Top 3 Custom Metrics Data Scientists Should Build for Finance: A Tutorial

Do not index

Canonical URL

Introduction

As a data scientist, you've probably encountered scenarios where standard ML metrics fail to reflect the true complexity of your business KPIs. In those moments, a custom metric is needed to provide more meaningful insights, but knowing how to build and track one isn’t always straightforward.

With NannyML Cloud’s new Custom Metrics feature, you can now effortlessly define, monitor, and even estimate the impact of personalised metrics—all within a single platform.

In this blog, we’ll explore the differences between traditional and custom metrics and examine finance-specific classification and regression models.

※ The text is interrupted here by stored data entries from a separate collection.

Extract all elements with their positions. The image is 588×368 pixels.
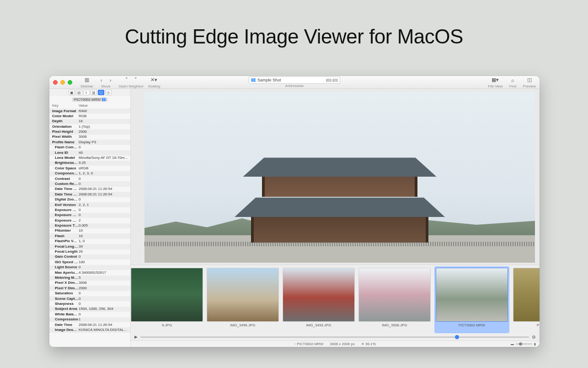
zoom-slider[interactable]: ▬ ▮ <box>511 342 536 346</box>
metadata-value: Minolta/Sony AF DT 18-70mm F 3.5-5.6 (D) <box>79 156 128 160</box>
sidebar: ▣ ▤ ≡ ▥ ⓘ ◷ PICT0002.MRW 0 Key Value Ima… <box>49 89 131 347</box>
open-neighbor-group[interactable]: ˄ ˅ Open Neighbor <box>119 76 144 88</box>
metadata-row[interactable]: Orientation1 (Top) <box>49 124 130 129</box>
metadata-row[interactable]: Brightness Val...9.25 <box>49 161 130 166</box>
gear-icon[interactable]: ⚙ <box>532 335 536 340</box>
thumbnail-item[interactable]: IMG_3493.JPG <box>283 268 355 333</box>
metadata-row[interactable]: Flash16 <box>49 233 130 238</box>
filmstrip-slider[interactable] <box>140 336 529 338</box>
metadata-row[interactable]: Sharpness0 <box>49 301 130 306</box>
metadata-value: 0 <box>79 208 128 212</box>
metadata-value: 0 <box>79 145 128 150</box>
metadata-row[interactable]: Pixel Y Dimens...2000 <box>49 286 130 291</box>
metadata-key: Pixel X Dimens... <box>52 281 79 285</box>
metadata-row[interactable]: Scene Capture...0 <box>49 296 130 301</box>
app-window: ▥ Sidebar ‹ › Move ˄ ˅ Open Neighbor ✕▾ … <box>49 76 540 347</box>
close-icon[interactable] <box>53 80 58 85</box>
zoom-icon[interactable] <box>68 80 72 85</box>
thumbnail-item[interactable]: PICT0025.JPG <box>513 268 540 333</box>
metadata-row[interactable]: Light Source0 <box>49 265 130 270</box>
metadata-row[interactable]: Date Time2008:06:21 11:26:54 <box>49 322 130 327</box>
move-group[interactable]: ‹ › Move <box>98 76 114 88</box>
metadata-value: 2000 <box>79 130 128 134</box>
metadata-row[interactable]: Pixel Width3008 <box>49 135 130 140</box>
sidebar-toggle[interactable]: ▥ Sidebar <box>80 76 93 88</box>
metadata-row[interactable]: Subject Area1504, 1000, 256, 304 <box>49 307 130 312</box>
thumbnail-item[interactable]: PICT0002.MRW <box>434 266 509 333</box>
thumbnail-item[interactable]: IMG_3508.JPG <box>358 268 431 333</box>
metadata-row[interactable]: Date Time Digi...2008:06:21 11:26:54 <box>49 187 130 192</box>
metadata-row[interactable]: Flash Compen...0 <box>49 145 130 150</box>
metadata-list[interactable]: Image FormatRAWColor ModelRGBDepth16Orie… <box>49 108 130 347</box>
scaling-group[interactable]: ✕▾ Scaling <box>148 76 160 88</box>
sidebar-tab-info[interactable]: ⓘ <box>98 90 104 95</box>
metadata-row[interactable]: Components C...1, 2, 3, 0 <box>49 171 130 176</box>
metadata-row[interactable]: Image Descrip...KONICA MINOLTA DIGITAL C… <box>49 327 130 332</box>
sidebar-tab[interactable]: ▣ <box>69 90 75 95</box>
metadata-row[interactable]: Depth16 <box>49 119 130 124</box>
metadata-value: RGB <box>79 114 128 119</box>
metadata-row[interactable]: Gain Control0 <box>49 254 130 260</box>
back-icon[interactable]: ‹ <box>98 76 105 84</box>
sidebar-tab[interactable]: ◷ <box>105 90 112 95</box>
search-icon: ⌕ <box>509 76 517 84</box>
metadata-row[interactable]: Metering Mode5 <box>49 276 130 281</box>
preview-button[interactable]: ◫ Preview <box>523 76 536 88</box>
metadata-row[interactable]: Image FormatRAW <box>49 108 130 114</box>
metadata-row[interactable]: Lens ID40 <box>49 150 130 155</box>
metadata-row[interactable]: Exposure Bias...0 <box>49 207 130 212</box>
scaling-icon[interactable]: ✕▾ <box>150 76 158 84</box>
metadata-row[interactable]: Lens ModelMinolta/Sony AF DT 18-70mm F 3… <box>49 156 130 161</box>
metadata-key: Brightness Val... <box>52 161 79 165</box>
status-dimensions: 3008 x 2000 px <box>330 342 355 346</box>
metadata-row[interactable]: Date Time Ori...2008:06:21 11:26:54 <box>49 192 130 197</box>
metadata-row[interactable]: Exposure Prog...2 <box>49 218 130 223</box>
zoom-out-icon[interactable]: ▬ <box>511 342 514 346</box>
metadata-row[interactable]: FlashPix Version1, 0 <box>49 239 130 244</box>
up-icon[interactable]: ˄ <box>123 76 130 84</box>
play-icon[interactable]: ▶ <box>134 335 138 339</box>
image-viewport[interactable] <box>144 92 535 263</box>
metadata-row[interactable]: Custom Rende...0 <box>49 181 130 186</box>
metadata-row[interactable]: Exif Version2, 2, 1 <box>49 202 130 207</box>
metadata-key: Image Descrip... <box>52 328 79 332</box>
metadata-row[interactable]: Color ModelRGB <box>49 114 130 119</box>
metadata-value: 0.005 <box>79 223 128 228</box>
thumbnail-label: IMG_3456.JPG <box>230 323 255 327</box>
sidebar-breadcrumb[interactable]: PICT0002.MRW 0 <box>49 96 130 103</box>
metadata-row[interactable]: Contrast0 <box>49 176 130 181</box>
metadata-row[interactable]: Exposure Mode0 <box>49 213 130 218</box>
tag-chip[interactable]: 16 <box>332 79 338 82</box>
metadata-row[interactable]: Compression1 <box>49 317 130 322</box>
tag-chip[interactable]: 15 <box>326 79 331 82</box>
thumbnail-item[interactable]: 9.JPG <box>131 268 203 333</box>
minimize-icon[interactable] <box>60 80 65 85</box>
find-button[interactable]: ⌕ Find <box>509 76 517 88</box>
metadata-row[interactable]: Pixel X Dimens...3008 <box>49 281 130 286</box>
metadata-row[interactable]: Color SpacesRGB <box>49 166 130 171</box>
sidebar-tab[interactable]: ▥ <box>91 90 97 95</box>
sidebar-tab[interactable]: ▤ <box>76 90 82 95</box>
metadata-row[interactable]: Exposure Time0.005 <box>49 223 130 228</box>
sidebar-tab[interactable]: ≡ <box>83 90 90 95</box>
file-view-button[interactable]: ▦▾ File View <box>488 76 502 88</box>
metadata-row[interactable]: Profile NameDisplay P3 <box>49 140 130 145</box>
metadata-row[interactable]: Digital Zoom R...0 <box>49 197 130 202</box>
metadata-row[interactable]: Pixel Height2000 <box>49 130 130 135</box>
zoom-in-icon[interactable]: ▮ <box>534 342 536 346</box>
metadata-row[interactable]: Focal Length26 <box>49 249 130 254</box>
metadata-row[interactable]: Saturation0 <box>49 291 130 296</box>
toolbar-label: Addressbar <box>285 84 304 88</box>
metadata-row[interactable]: White Balance0 <box>49 312 130 317</box>
metadata-value: 1504, 1000, 256, 304 <box>79 307 128 311</box>
thumbnail-row[interactable]: 9.JPGIMG_3456.JPGIMG_3493.JPGIMG_3508.JP… <box>131 265 540 333</box>
forward-icon[interactable]: › <box>107 76 114 84</box>
metadata-row[interactable]: Focal Length I...39 <box>49 244 130 249</box>
main-area: 9.JPGIMG_3456.JPGIMG_3493.JPGIMG_3508.JP… <box>131 89 540 347</box>
thumbnail-item[interactable]: IMG_3456.JPG <box>207 268 279 333</box>
address-bar[interactable]: Sample Shot 15 16 <box>249 76 340 84</box>
metadata-row[interactable]: FNumber10 <box>49 228 130 233</box>
down-icon[interactable]: ˅ <box>132 76 139 84</box>
metadata-row[interactable]: Max Aperture...4.340000152617 <box>49 270 130 275</box>
metadata-row[interactable]: ISO Speed Rat...100 <box>49 260 130 265</box>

Also, there is a step-by-step tutorial on how to set up and utilize these features in NannyML Cloud.

What You Miss Out On With Traditional Metrics

Traditional metrics typically provide a one-dimensional view of model performance, failing to account for the nuanced landscape of financial decision-making.

One significant limitation is the inability of standard metrics to reflect the true business impact of model decisions. They often lack sensitivity to the vastly different costs associated with various types of errors in financial predictions or classifications. This cost-insensitivity can lead to models that appear statistically sound but fail to optimize for actual business outcomes such as profitability or risk mitigation.

For your finance models, custom metrics can be designed to reflect specific outcomes, such as profitability, risk management, or customer satisfaction. This provides a clearer picture of how well the model achieves its intended goals.

For the tutorial part, we will be using NannyML Cloud, a monitoring platform with state-of-the-art algorithms designed for your post-deployment issues.

With this understanding, let's discuss some popular situations where the new Custom Metric feature might come in handy.

Credit Card Fraud Detection

Credit card fraud detection models, just like other models, are not immune to changes. Problems such as data drift, evolving fraud patterns, and changes in fraudster tactics can affect model performance over time.

💡

For a more in-depth look at these post-deployment challenges and strategies for addressing them, refer to this blog that details maintaining and improving fraud detection systems.

Monitoring fraud detection models

Learn common reasons why fraud detection models degrade after deployment in production, and follow a hands-on tutorial to resolve these issues.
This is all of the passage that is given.